In 2018, Congress completed most of the work needed to finalize a $154 billion minibus appropriations package including Agriculture, Interior-Environment, Financial Services, and Transportation-Housing and Urban Development (T-HUD). Those bills were on track for completion by year-end. Washington’s two-week timeout for the President George H.W. Bush funeral, Trump’s bluff, and the Democrats’ unwavering response delay the decision timetable for those bills to February.

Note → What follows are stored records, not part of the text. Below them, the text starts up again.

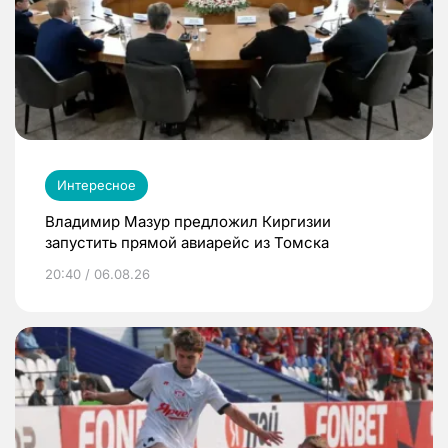
Интересное
Владимир Мазур предложил Киргизии
запустить прямой авиарейс из Томска
20:40 / 06.08.26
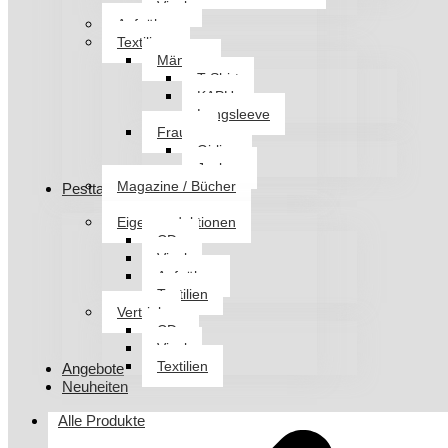
Vinyl
Aufnäher
Textilien
Männer
T-Shirt
KAPU
Longsleeve
Frauen
Girlies
Jacken
Magazine / Bücher
Pesttanz Klangschmiede
Eigenproduktionen
CDs
Vinyl
Aufnäher
Textilien
Vertrieb
CDs
Vinyl
Textilien
Angebote
Neuheiten
Alle Produkte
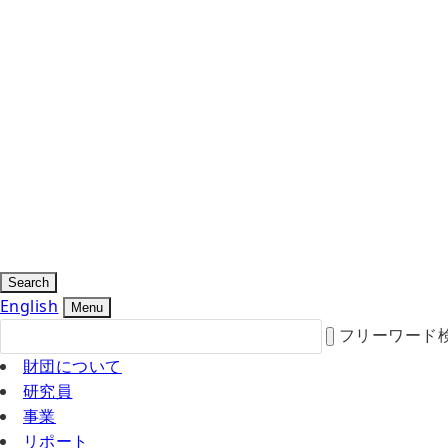
Search
English
Menu
フリーワード
財団について
研究員
事業
リポート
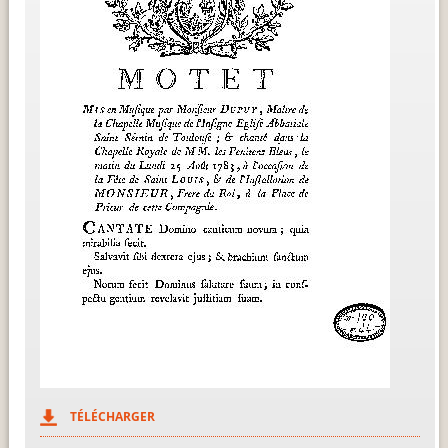
TÉLÉCHARGER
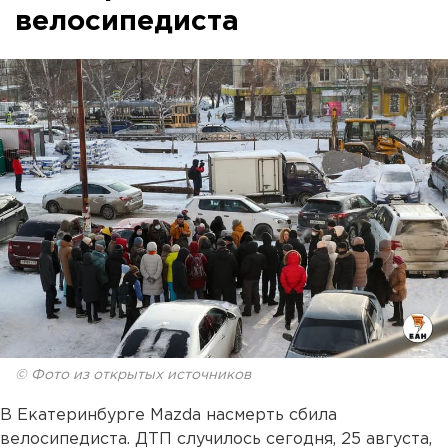
велосипедиста
© Фото из открытых источников
В Екатеринбурге Mazda насмерть сбила
велосипедиста. ДТП случилось сегодня, 25 августа,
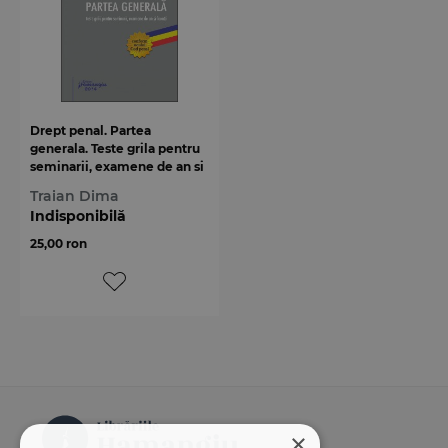
Drept penal. Partea
generala. Teste grila pentru
seminarii, examene de an si
licenta
Traian Dima
Indisponibilă
25,00 ron
×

Three appropriations bills, Commerce-Justice-Science (CJS), Department of Homeland Security (DHS), and State-Foreign Operations, top the list of prospects for a long-term FY19 CR finalized by March. Even though the 2018 elections and recent convictions increased the intensity of Mueller investigation, census, and gun-control politics, CJS remains the most likely of the three to be finalized by mid-February. A Democrat-controlled House improves prospects that by March the $8 billion Overseas Contingency Operation (OCO) dispute at the core of the FY19 State-Foreign Operations Appropriations bill is resolved.

That leaves the FY19 DHS Appropriations bill. Given the political stakes for both sides, DHS is likely to be funded in a long-term FY19 CR at FY18 levels with a handful of anomalies. Recent history, priorities for a Democrat-controlled House and a Republican Senate majority 7 votes short of the 60 needed to move major legislation, approval of a broader FY19 DHS funding deal must include items important to both parties.

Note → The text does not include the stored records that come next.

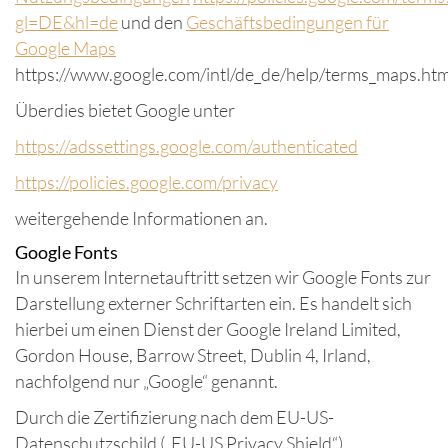
gl=DE&hl=de
und den
Geschäftsbedingungen für
Google Maps
https://www.google.com/intl/de_de/help/terms_maps.htm
Überdies bietet Google unter
https://adssettings.google.com/authenticated
https://policies.google.com/privacy
weitergehende Informationen an.
Google Fonts
In unserem Internetauftritt setzen wir Google Fonts zur
Darstellung externer Schriftarten ein. Es handelt sich
hierbei um einen Dienst der Google Ireland Limited,
Gordon House, Barrow Street, Dublin 4, Irland,
nachfolgend nur „Google“ genannt.
Durch die Zertifizierung nach dem EU-US-
Datenschutzschild („EU-US Privacy Shield“)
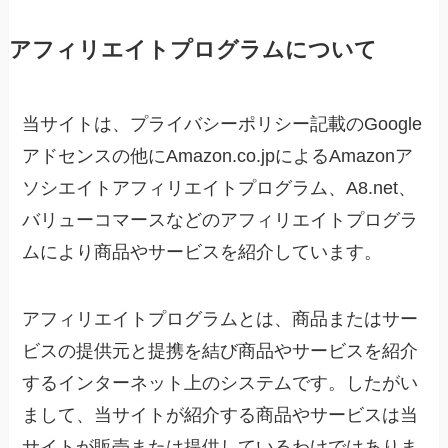
アフィリエイトプログラムについて
当サイトは、プライバシーポリシー記載のGoogle
アドセンスの他にAmazon.co.jpによるAmazonア
ソシエイトアフィリエイトプログラム、A8.net、
バリューコマースなどのアフィリエイトプログラ
ムにより商品やサービスを紹介しています。
アフィリエイトプログラムとは、商品またはサー
ビスの提供元と提携を結び商品やサービスを紹介
するインターネット上のシステムです。したがい
まして、当サイトが紹介する商品やサービスは当
サイトが販売または提供しているわけではありま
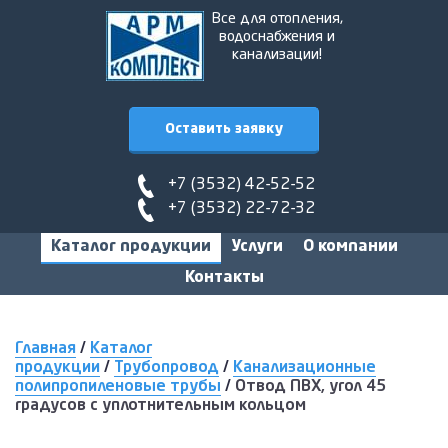
Все для отопления,
водоснабжения и
канализации!
Оставить заявку
+7 (3532) 42-52-52
+7 (3532) 22-72-32
Каталог продукции
Услуги
О компании
Контакты
Главная
/
Каталог
продукции
/
Трубопровод
/
Канализационные
полипропиленовые трубы
/
Отвод ПВХ, угол 45
градусов с уплотнительным кольцом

For optimists, pairing increased border security with DACA reform could deliver Congressional Democrats and President Trump signature wins within the first 100 days of the new Congress. A successful resolution to those thorny issues would boost bipartisan budget agreement prospects heading into FY20. But, with McCarthy backing Trump’s shutdown strategy, prospects for that outcome fall are falling.For realists, Trump’s willingness to force a government shutdown over a $5 billion initiative increases October 2019 shutdown prospects and budgetary uncertainty for federal agency managers bracing for a $121 billion FY20 sequester beginning October 1, 2019. Solving that problem requires bipartisan agreement and ultimately a change in law. We expect a bipartisan agreement to emerge between President Trump and Congress that will reduce but not eliminate the looming FY20 sequester. Getting there in gridlocked Washington will be a bumpy ride that takes time, drags into FY20 and creates funding and policy uncertainty for federal agencies in the second half of FY19.